In the small Caribbean country of San Monique three British agents are murdered. One was technically on loan to the Americans and killed in New York City but the home office was still upset. Their assignment was to monitor the activities of the country’s dictator, Dr. Kananga (Yaphet Kotto). It was believed that he was doing double duty as Mr. Big, the head of a major drug syndicate. Bond is dispatched to New York to investigate the murder there and check in on Kananga who was in town to address the United Nations. Bond is also reunited with his CIA contact Felix Leiter (David Hedison). Bond follows the trail to a famous Soul Food restaurant which is owned by Mr. Big. There he comes across the beautiful Solitaire (Jane Seymour). Yes, ‘Dr. Quinn Medicine Woman’ was at one time a Bond girl. Here she has the ability to see the future but must remain a virgin to do so. That is not a condition that goes well with the hypersexual Bond. She rigs the deck, literally stacking the tarot cards, and convinces the lovely Solitaire that they are meant to be lovers. She loses her powers and has to side with Bond against Mr. Big. The big picture plan that Kananga is behind is to infuse into the drug market two metric tons of heroin. This would drive the prices down and put all of his competitors out of business. Unlike most of the world domination schemes that Bond faces this is an economic ploy that would actually stand a chance of working.

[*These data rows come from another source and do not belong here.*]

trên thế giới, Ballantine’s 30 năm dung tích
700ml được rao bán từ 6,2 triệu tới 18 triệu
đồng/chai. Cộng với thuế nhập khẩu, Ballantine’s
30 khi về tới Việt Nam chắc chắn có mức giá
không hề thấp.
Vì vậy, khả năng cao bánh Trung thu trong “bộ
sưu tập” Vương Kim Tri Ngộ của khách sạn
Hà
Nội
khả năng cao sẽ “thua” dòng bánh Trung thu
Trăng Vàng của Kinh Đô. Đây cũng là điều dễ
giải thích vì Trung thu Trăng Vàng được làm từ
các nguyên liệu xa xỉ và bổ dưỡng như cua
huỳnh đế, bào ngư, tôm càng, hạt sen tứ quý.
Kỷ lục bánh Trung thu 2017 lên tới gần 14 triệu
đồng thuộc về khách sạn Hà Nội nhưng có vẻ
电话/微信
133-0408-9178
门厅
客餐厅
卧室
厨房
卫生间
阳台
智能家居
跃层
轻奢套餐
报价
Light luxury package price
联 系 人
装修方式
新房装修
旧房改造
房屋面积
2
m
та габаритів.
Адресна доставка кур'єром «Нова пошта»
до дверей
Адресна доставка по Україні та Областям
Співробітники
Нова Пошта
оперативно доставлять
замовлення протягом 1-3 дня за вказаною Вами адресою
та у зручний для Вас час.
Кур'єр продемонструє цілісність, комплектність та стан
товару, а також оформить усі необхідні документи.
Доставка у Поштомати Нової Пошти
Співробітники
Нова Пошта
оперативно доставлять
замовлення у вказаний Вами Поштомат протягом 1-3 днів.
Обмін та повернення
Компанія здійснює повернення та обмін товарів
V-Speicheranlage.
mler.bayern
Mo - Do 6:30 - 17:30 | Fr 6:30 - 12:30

This film does move away from the usual themes of the cloak and dagger world of spies. It takes place in the more occult world of voodoo and mysticism. This does initially puts Bond off his game. He was used to dodging bullets and other spies but curses and hit men dressed like scarecrows are a bit out of the norm even for him. This change of pace is reflected even in the soundtrack. The usual Bond composer John Barry was replaced by former Beatle producer George Martin. Consistent with this the title song was performed by Paul McCartney and his wife Linda backed by Wings. This was the closest to a rock song used in the series and became a popular top forty hit.
As with the other films in this release set MGM/UA does an excellent job surpassing their previous releases by a wide margin. As mentioned you can select either DVD or Blu-ray in an individual release or part of a three pack. The Blu-ray edition features 1080p video and both the original mono soundtrack and the re-mixed DTS HD audio. As is the case with the other five films of this set there are plenty of extras. While not the best Bond flick of all time it is solid entertainment and does have its historical value.